Squeeze the Soaked Sponge: Efficient Off-policy RFT for Large Language Model

ICLR 2026 Conference SubmissionAnonymous Authors

OpenReview Score: 6.0 Download Report PDF

Reinforcement FinetuningLarge Language ModelReasoning

Reinforcement Learning (RL) has demonstrated its potential to improve the reasoning ability of Large Language Models (LLMs), yet most existing Reinforcement Finetuning (RFT) methods are inherently \textit{on-policy} RL, failing to reuse historical data and thus preventing efficient scaling. In this work, we explore the potential of \textit{off-policy} RL to leverage historical data for rollout-efficient RFT. Specifically, we propose \textbf{Re}incarnating \textbf{Mix}-policy Proximal Policy Gradient (\textbf{ReMix}), which enables on-policy RFT methods to leverage off-policy data. ReMix consists of three major components: (1) Mix-policy proximal policy gradient with an increased Update-To-Data (UTD) ratio that utilizes the data from both current and past policies for efficient training; (2) KL-Convex policy constraint that combines the KL constraints on the base and precedent model to balance stability and flexibility; (3) Policy reincarnation that replaces the base model with the mix-policy RFT model in the mid way of training and restarts on-policy training, to achieve a seamless transition from early efficiency to steady convergence. In our experiments, we train a series of ReMix models based on PPO, GRPO from 1.5B, 7B base models. On five math reasoning benchmarks (i.e., AIME'24, AMC'23, Minerva, OlympiadBench, and MATH500), ReMix achieves an average Pass@1 accuracy of \textbf{52.10%} (with \textbf{0.079M rollouts}) and \textbf{64.39%} (with \textbf{0.011M rollouts}) on 1.5B and 7B models, respectively. Compared with 15 recent advanced models, ReMix shows SOTA-level performance with an over \textbf{30x to 450x reduction in training cost in terms of rollout data volume}, demonstrating superior training efficiency. Additionally, our multifaceted analysis reveals insightful findings, including the implicit preference for shorter responses of off-policy RFT, the collapse mode of self-reflection under severe off-policyness, etc.

Abstract:

Disclaimer

This report is AI-GENERATED using Large Language Models and WisPaper (A scholar search engine). It analyzes academic papers' tasks and contributions against retrieved prior work. While this system identifies POTENTIAL overlaps and novel directions, ITS COVERAGE IS NOT EXHAUSTIVE AND JUDGMENTS ARE APPROXIMATE. These results are intended to assist human reviewers and SHOULD NOT be relied upon as a definitive verdict on novelty.
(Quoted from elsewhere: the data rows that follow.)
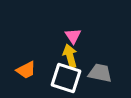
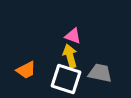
pink triangle: rotated 36 degrees counterclockwise
white square: moved 1 px down
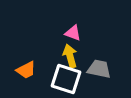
pink triangle: moved 3 px up
gray trapezoid: moved 1 px left, 4 px up
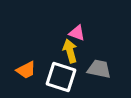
pink triangle: moved 4 px right
yellow arrow: moved 5 px up
white square: moved 5 px left, 2 px up
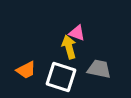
yellow arrow: moved 1 px left, 4 px up
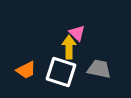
pink triangle: rotated 24 degrees clockwise
yellow arrow: rotated 15 degrees clockwise
white square: moved 5 px up
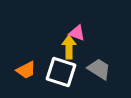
pink triangle: rotated 24 degrees counterclockwise
gray trapezoid: rotated 20 degrees clockwise
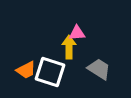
pink triangle: rotated 24 degrees counterclockwise
white square: moved 11 px left
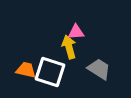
pink triangle: moved 1 px left, 1 px up
yellow arrow: rotated 15 degrees counterclockwise
orange trapezoid: rotated 140 degrees counterclockwise
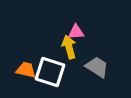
gray trapezoid: moved 2 px left, 2 px up
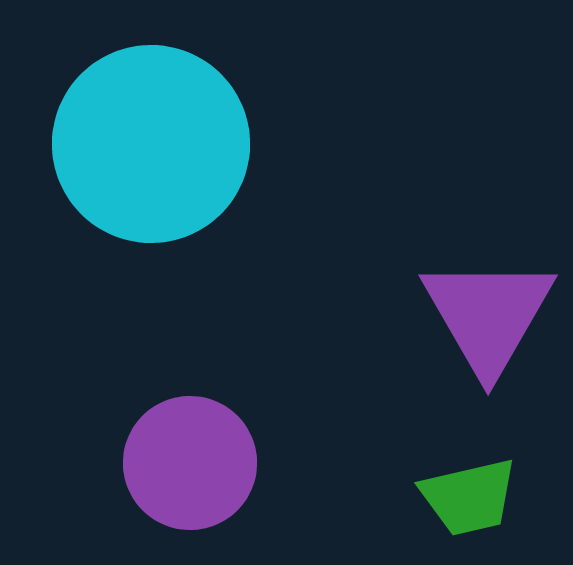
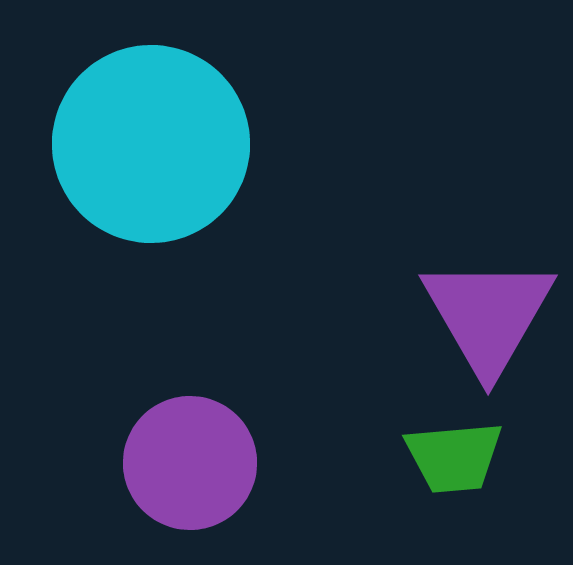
green trapezoid: moved 15 px left, 40 px up; rotated 8 degrees clockwise
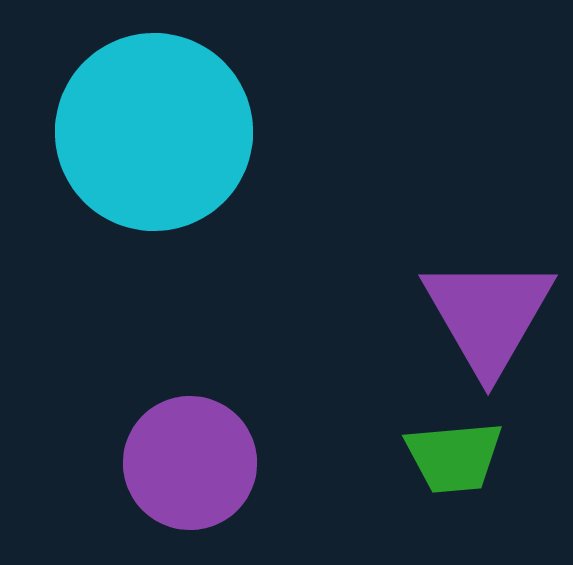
cyan circle: moved 3 px right, 12 px up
NOTE that some papers exist in multiple, slightly different versions (e.g., with different titles or URLs). The system may retrieve several versions of the same underlying work. The current automated pipeline does not reliably align or distinguish these cases, so human reviewers will need to disambiguate them manually.

If you have any questions, please contact: mingzhang23@m.fudan.edu.cn

Overview

Overall Novelty Assessment

The paper proposes ReMix, a method enabling on-policy reinforcement finetuning to leverage off-policy data through mix-policy proximal policy gradient, KL-convex constraints, and policy reincarnation. It resides in the 'Off-Policy Policy Gradient and Importance Sampling Methods' leaf, which contains eight papers including the original work. This leaf sits within the broader 'Off-Policy RL Algorithms and Optimization Methods' branch, indicating a moderately populated research direction focused on importance sampling and policy gradient techniques for LLM finetuning.

The taxonomy reveals neighboring leaves addressing hybrid on-/off-policy integration and EM-based trajectory optimization, suggesting the field explores multiple strategies for balancing data reuse and training stability. The sibling papers in the same leaf—such as Squeeze Soaked Sponge, Bapo, and Asymmetric REINFORCE—share the core challenge of variance control and safe exploitation of stale rollouts. ReMix diverges by introducing policy reincarnation and a convex KL constraint, aiming to transition from early efficiency to steady convergence, whereas siblings typically focus on refined importance weighting or gradient tapering alone.

Among thirty candidates examined, the overall ReMix method shows one refutable candidate, while the mix-policy proximal policy gradient component encounters two overlapping prior works. The KL-convex constraint appears more novel, with zero refutable candidates among ten examined. These statistics suggest that while the core algorithmic building blocks have precedent in the limited search scope, the specific combination and the reincarnation mechanism may offer incremental differentiation. The search scale is modest, so broader literature may reveal additional overlaps or confirm relative novelty.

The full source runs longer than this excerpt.